時制がアトランダムに変化する、テレンス・スタンプの“オマージュ映画”
ムショ帰りの中年英国ヤクザ、ウィルソン。彼は一人娘ジェニーの不可解な死を知り、ロサンゼルスに乗り込む。やがて彼女の死の背景に巨大シンジケートの存在を知った彼は、単身殴り込みをかけるのだった…。
『メメント』(2000年)では10分毎に時制がフラッシュバックしたが、『イギリスから来た男』は時制がアトランダムに変化する。その時間軸のバラシ方は、論理的というよりは感覚的。
並の作り手では小手先だけの演出に終わってしまうが、スティーヴン・ソダーバーグの手にかかれば、あらフシギ。実にスタイリッシュでクールな手触りが心地いい、パンキッシュなキタノ映画とも言うべき仕上がり。特に目新しいという訳でもないストーリーに、強烈なインパクトを与えている。
しかしこの映画を支えているのは、テレンス・スタンプ翁の渋すぎる演技。

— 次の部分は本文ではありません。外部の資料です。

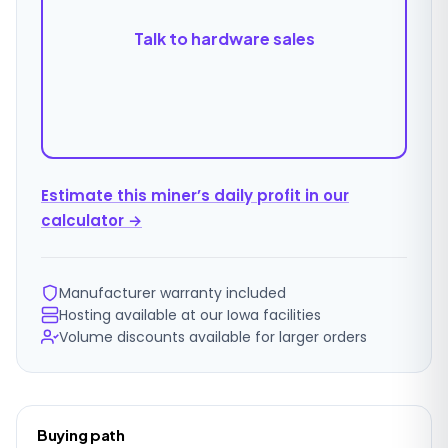
Talk to hardware sales
Estimate this miner’s daily profit in our
calculator →
Manufacturer warranty included
Hosting available at our Iowa facilities
Volume discounts available for larger orders
Ordering
Buying path
details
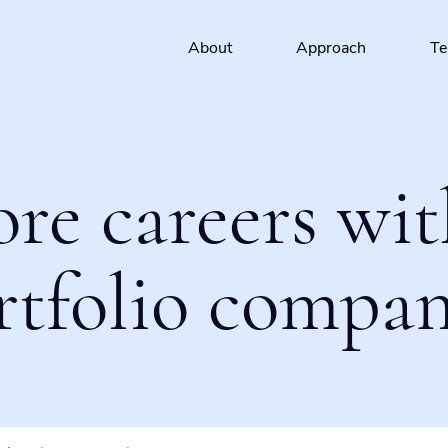
About
Approach
T
ore careers wit
rtfolio compan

狂気を内に秘め、スタティックなバイオレンスを体現(まさにキタノ映画)。
テレンス・スタンプはやたらカッコ良く、テレンス・スタンプはひたすらカッコ良く、テレンス・スタンプはどこまでもカッコ良いのである(ひ弱な悪役を演じているピーター・フォンダとはエライ違いだ)。
どーこー言おうと、これはテレンス・スタンプのためのオマージュ映画だ。という訳で、全国津々浦々のテレンス・スタンプファンは、女房を質に入れてでも観るべし。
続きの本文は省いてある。